As we know, omissions in textbooks from any content area don’t just happen because those people or experiences or truths didn’t exist. Rather, they’re a collection of purposeful choices by authors—including school district curriculum writers—that marginalize and exclude. This omission has been frustrating (and even haunting) for LGBTQIA+ people in classrooms, and any examination of syllabi, text sets, or project options for the purpose of identifying where queer representation was omitted is welcome! But that’s just the first step. Consider these:

  1. Survey: Look at the unit you’re teaching right now.

2. Identify: Where are LGBTQIA+ people and their experiences mentioned explicitly in this unit?

3. Analyze: 

  • If they’re omitted, ask, “Why?” 
  • If they’re included, ask, “Are these representations positive and affirming?” 

4. Add: If queer people and their experiences are completely missing, search for texts and discussion items to include that are positive and affirming OR that explain the omission with:

  • Compassion for how it must feel for those being omitted.
  • Accountability for those who did the omitting. 

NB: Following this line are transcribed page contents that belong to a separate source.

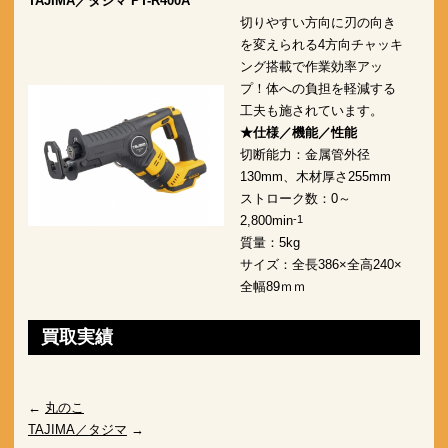
TAJIMA／タジマ PT-R400A
切りやすい方向に刃の向き
を変えられる4方向チャッキ
ング搭載で作業効率アッ
プ！体への負担を軽減する
工夫も施されています。
★仕様／機能／性能
切断能力：金属管外径
130mm、木材厚さ255mm
ストローク数：0～
2,800min
-1
質量：5kg
サイズ：全長386×全高240×
全幅89ｍｍ
買取実績
←
丸のこ
TAJIMA／タジマ
→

5. Collaborate: Check with other stakeholders to ensure that your inclusive work will have the intended impact of being positive and affirming. Connect with folks like:

  • Your school’s GSA adviser. 
  • Student leaders in the GSA (through their adviser).
  • Ally colleagues in your content-area PLCs.
  • Ally colleagues in your grade level.
  • Your county-level NJEA Sexual Orientation and Gender Identity Committee (SOGI) representative.
  • All colleagues who have been doing the vital work of noticing gaps in curricular representation for all students—gaps of any kind—and filling them with positive and affirming reflections and experiences of people from all walks of life.

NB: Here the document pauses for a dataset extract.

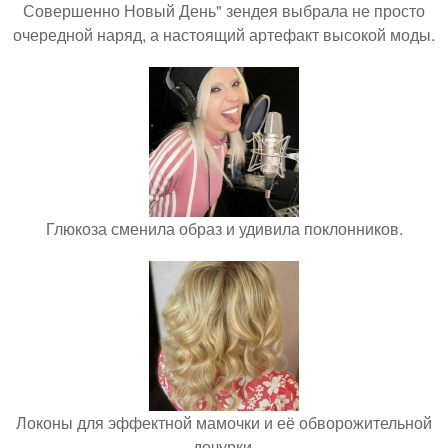
Совершенно Новый День" зендея выбрала не просто
очередной наряд, а настоящий артефакт высокой моды.
Глюкоза сменила образ и удивила поклонников.
Локоны для эффектной мамочки и её обворожительной
дочурки.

Kate is totally inspired by her new book Art = for the ways that it categorizes kinds of art and ways those works were made (rather than by people who include themselves and others like them but exclude everyone else). But so too can each of us be inspired to find new ways of looking at our own curricular resources for their potential to connect the experiences of LGBTQIA+ people and straight/cisgender people with and within our respective content areas.